[Given entries — start]

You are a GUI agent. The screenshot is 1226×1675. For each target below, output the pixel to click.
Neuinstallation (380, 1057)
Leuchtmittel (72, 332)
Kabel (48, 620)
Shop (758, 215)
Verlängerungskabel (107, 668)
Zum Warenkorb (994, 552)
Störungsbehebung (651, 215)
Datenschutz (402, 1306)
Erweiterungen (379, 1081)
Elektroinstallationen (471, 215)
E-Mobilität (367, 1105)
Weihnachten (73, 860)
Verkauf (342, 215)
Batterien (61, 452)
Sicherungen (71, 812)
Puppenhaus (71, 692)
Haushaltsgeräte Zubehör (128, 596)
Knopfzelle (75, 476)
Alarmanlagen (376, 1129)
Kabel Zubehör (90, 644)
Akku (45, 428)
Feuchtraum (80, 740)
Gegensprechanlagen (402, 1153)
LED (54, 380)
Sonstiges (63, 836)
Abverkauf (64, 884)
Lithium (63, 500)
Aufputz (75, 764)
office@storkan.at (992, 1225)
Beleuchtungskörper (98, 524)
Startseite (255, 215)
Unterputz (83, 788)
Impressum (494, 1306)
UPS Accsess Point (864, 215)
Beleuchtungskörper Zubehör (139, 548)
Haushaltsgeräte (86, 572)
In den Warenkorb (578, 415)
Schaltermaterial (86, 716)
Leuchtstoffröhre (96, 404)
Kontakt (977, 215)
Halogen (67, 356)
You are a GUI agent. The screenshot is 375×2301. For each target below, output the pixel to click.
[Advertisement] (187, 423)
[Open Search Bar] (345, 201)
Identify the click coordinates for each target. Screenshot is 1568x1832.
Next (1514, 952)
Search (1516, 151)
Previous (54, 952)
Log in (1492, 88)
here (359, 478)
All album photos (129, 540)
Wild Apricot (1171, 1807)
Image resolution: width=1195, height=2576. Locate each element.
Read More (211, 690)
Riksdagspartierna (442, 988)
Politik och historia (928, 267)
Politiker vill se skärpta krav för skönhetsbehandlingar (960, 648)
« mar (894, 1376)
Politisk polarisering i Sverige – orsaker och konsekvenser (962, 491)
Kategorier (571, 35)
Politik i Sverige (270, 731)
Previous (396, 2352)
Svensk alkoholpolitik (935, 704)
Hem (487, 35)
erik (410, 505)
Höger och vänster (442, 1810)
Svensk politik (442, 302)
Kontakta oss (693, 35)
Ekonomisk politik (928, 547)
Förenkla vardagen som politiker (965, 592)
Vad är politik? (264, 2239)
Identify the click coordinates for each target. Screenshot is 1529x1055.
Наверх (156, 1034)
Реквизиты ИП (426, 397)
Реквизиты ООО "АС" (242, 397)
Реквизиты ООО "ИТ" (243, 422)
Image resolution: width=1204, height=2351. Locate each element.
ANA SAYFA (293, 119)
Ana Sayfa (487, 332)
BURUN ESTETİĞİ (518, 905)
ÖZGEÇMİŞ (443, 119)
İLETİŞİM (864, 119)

[Given entries — finish]

Assignment: Write each record out again exactly.

Task response:
You are a GUI agent. The screenshot is 1226×1675. For each target below, output the pixel to click.
Neuinstallation (380, 1057)
Leuchtmittel (72, 332)
Kabel (48, 620)
Shop (758, 215)
Verlängerungskabel (107, 668)
Zum Warenkorb (994, 552)
Störungsbehebung (651, 215)
Datenschutz (402, 1306)
Erweiterungen (379, 1081)
Elektroinstallationen (471, 215)
E-Mobilität (367, 1105)
Weihnachten (73, 860)
Verkauf (342, 215)
Batterien (61, 452)
Sicherungen (71, 812)
Puppenhaus (71, 692)
Haushaltsgeräte Zubehör (128, 596)
Knopfzelle (75, 476)
Alarmanlagen (376, 1129)
Kabel Zubehör (90, 644)
Akku (45, 428)
Feuchtraum (80, 740)
Gegensprechanlagen (402, 1153)
LED (54, 380)
Sonstiges (63, 836)
Abverkauf (64, 884)
Lithium (63, 500)
Aufputz (75, 764)
office@storkan.at (992, 1225)
Beleuchtungskörper (98, 524)
Startseite (255, 215)
Unterputz (83, 788)
Impressum (494, 1306)
UPS Accsess Point (864, 215)
Beleuchtungskörper Zubehör (139, 548)
Haushaltsgeräte (86, 572)
In den Warenkorb (578, 415)
Schaltermaterial (86, 716)
Leuchtstoffröhre (96, 404)
Kontakt (977, 215)
Halogen (67, 356)
You are a GUI agent. The screenshot is 375×2301. For each target below, output the pixel to click.
[Advertisement] (187, 423)
[Open Search Bar] (345, 201)
Identify the click coordinates for each target. Screenshot is 1568x1832.
Next (1514, 952)
Search (1516, 151)
Previous (54, 952)
Log in (1492, 88)
here (359, 478)
All album photos (129, 540)
Wild Apricot (1171, 1807)
Image resolution: width=1195, height=2576. Locate each element.
Read More (211, 690)
Riksdagspartierna (442, 988)
Politik och historia (928, 267)
Politiker vill se skärpta krav för skönhetsbehandlingar (960, 648)
« mar (894, 1376)
Politisk polarisering i Sverige – orsaker och konsekvenser (962, 491)
Kategorier (571, 35)
Politik i Sverige (270, 731)
Previous (396, 2352)
Svensk alkoholpolitik (935, 704)
Hem (487, 35)
erik (410, 505)
Höger och vänster (442, 1810)
Svensk politik (442, 302)
Kontakta oss (693, 35)
Ekonomisk politik (928, 547)
Förenkla vardagen som politiker (965, 592)
Vad är politik? (264, 2239)
Identify the click coordinates for each target. Screenshot is 1529x1055.
Наверх (156, 1034)
Реквизиты ИП (426, 397)
Реквизиты ООО "АС" (242, 397)
Реквизиты ООО "ИТ" (243, 422)
Image resolution: width=1204, height=2351. Locate each element.
ANA SAYFA (293, 119)
Ana Sayfa (487, 332)
BURUN ESTETİĞİ (518, 905)
ÖZGEÇMİŞ (443, 119)
İLETİŞİM (864, 119)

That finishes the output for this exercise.